- [Exercise materials]:

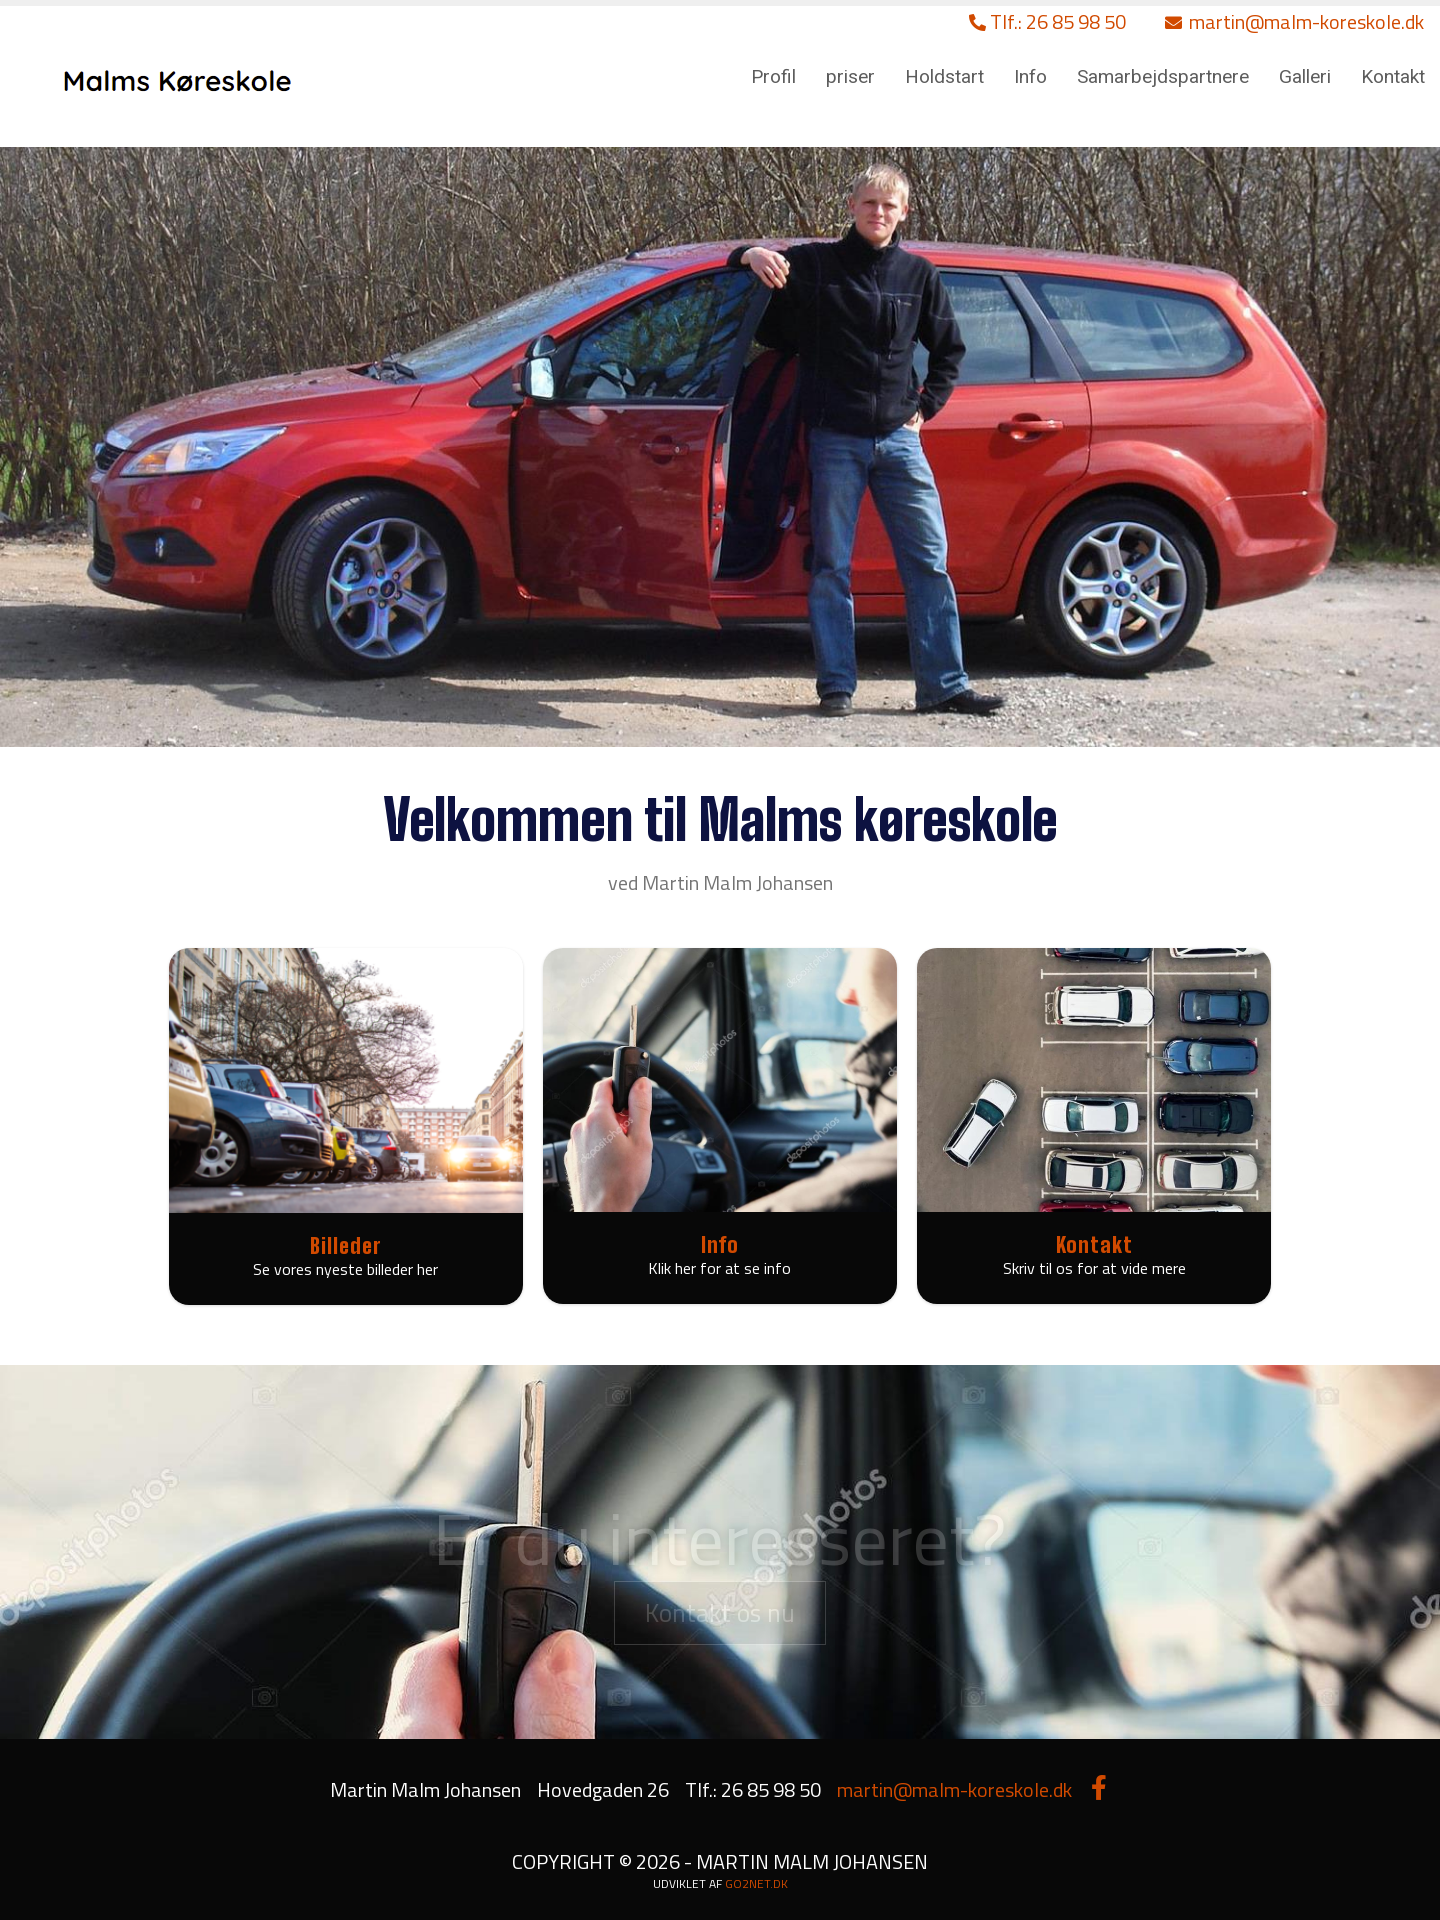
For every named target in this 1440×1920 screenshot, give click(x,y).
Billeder (346, 1245)
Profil (773, 76)
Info (1030, 76)
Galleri (1305, 76)
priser (850, 76)
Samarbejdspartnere (1163, 76)
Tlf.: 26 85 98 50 (1047, 21)
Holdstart (944, 76)
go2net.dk (756, 1883)
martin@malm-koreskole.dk (1294, 21)
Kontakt (1393, 76)
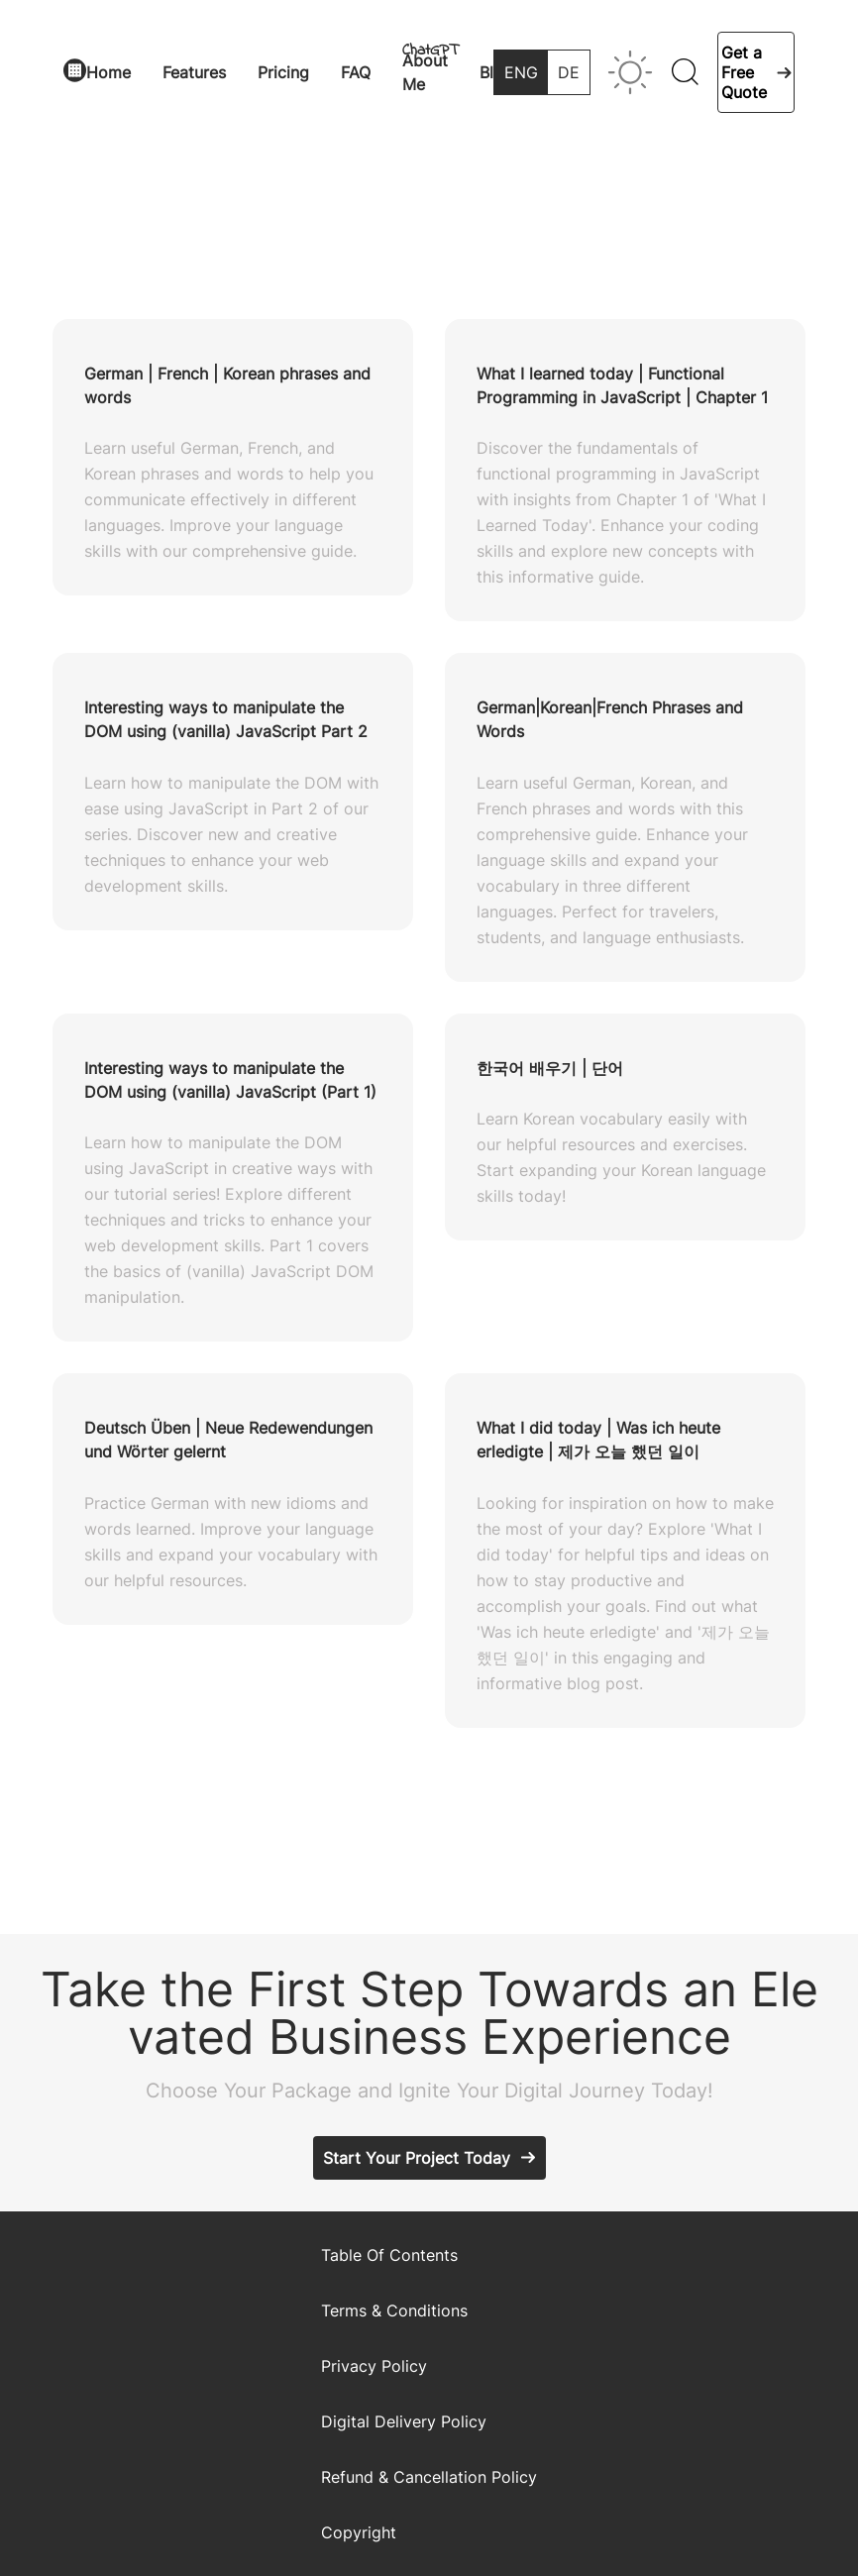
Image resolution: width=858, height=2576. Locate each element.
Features (194, 72)
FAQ (356, 72)
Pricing (283, 72)
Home (108, 72)
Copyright (358, 2532)
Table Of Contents (389, 2255)
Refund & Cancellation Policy (429, 2477)
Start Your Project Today (416, 2158)
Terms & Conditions (394, 2310)
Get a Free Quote (744, 72)
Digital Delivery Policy (403, 2421)
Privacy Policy (374, 2366)
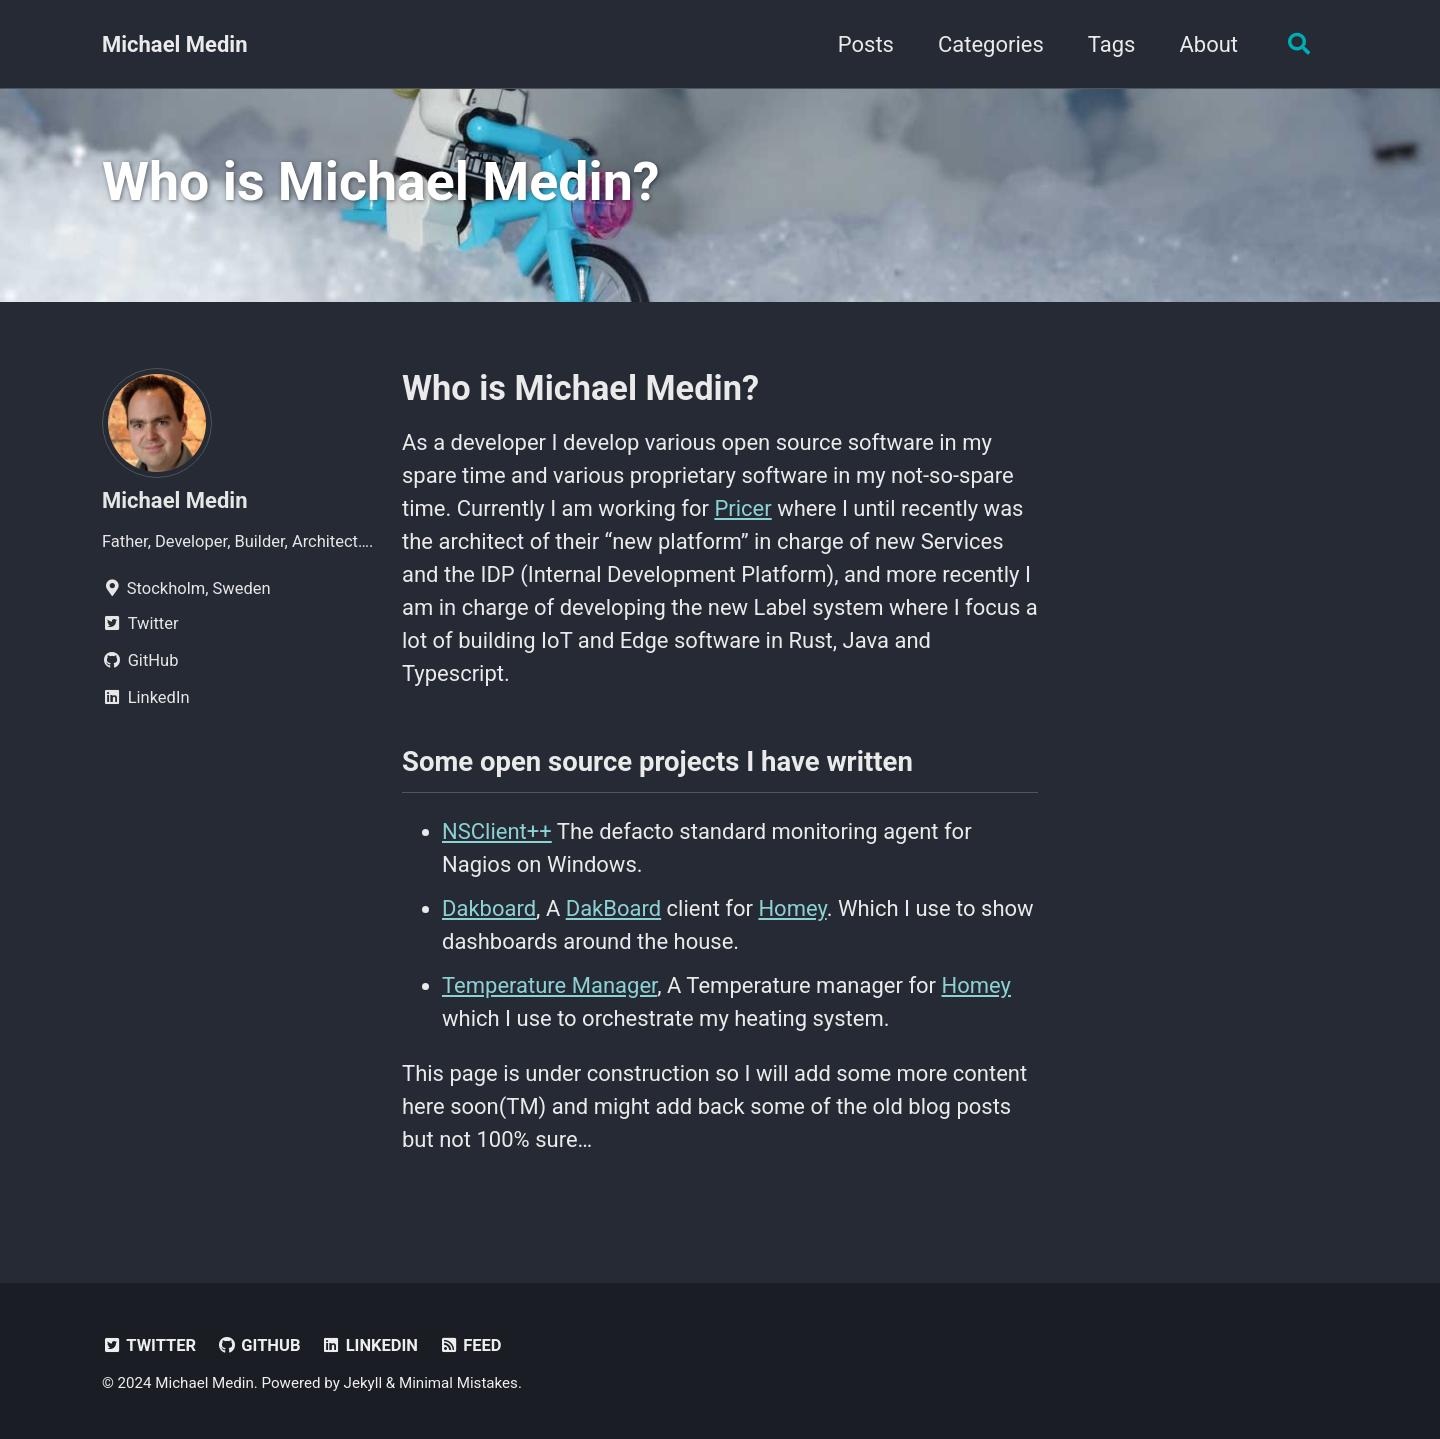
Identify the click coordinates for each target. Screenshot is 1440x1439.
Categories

- [What you should do]: Each line above is to be duplicated exactly, and the pictures are to be omitted.

- [Solution to the exercise]:
For every named target in this 1440×1920 screenshot, give click(x,y).
Billeder (346, 1245)
Profil (773, 76)
Info (1030, 76)
Galleri (1305, 76)
priser (850, 76)
Samarbejdspartnere (1163, 76)
Tlf.: 26 85 98 50 (1047, 21)
Holdstart (944, 76)
go2net.dk (756, 1883)
martin@malm-koreskole.dk (1294, 21)
Kontakt (1393, 76)
Image resolution: width=858, height=2576. Locate each element.
Features (194, 72)
FAQ (356, 72)
Pricing (283, 72)
Home (108, 72)
Copyright (358, 2532)
Table Of Contents (389, 2255)
Refund & Cancellation Policy (429, 2477)
Start Your Project Today (416, 2158)
Terms & Conditions (394, 2310)
Get a Free Quote (744, 72)
Digital Delivery Policy (403, 2421)
Privacy Policy (374, 2366)
Identify the click coordinates for each target. Screenshot is 1440x1439.
Categories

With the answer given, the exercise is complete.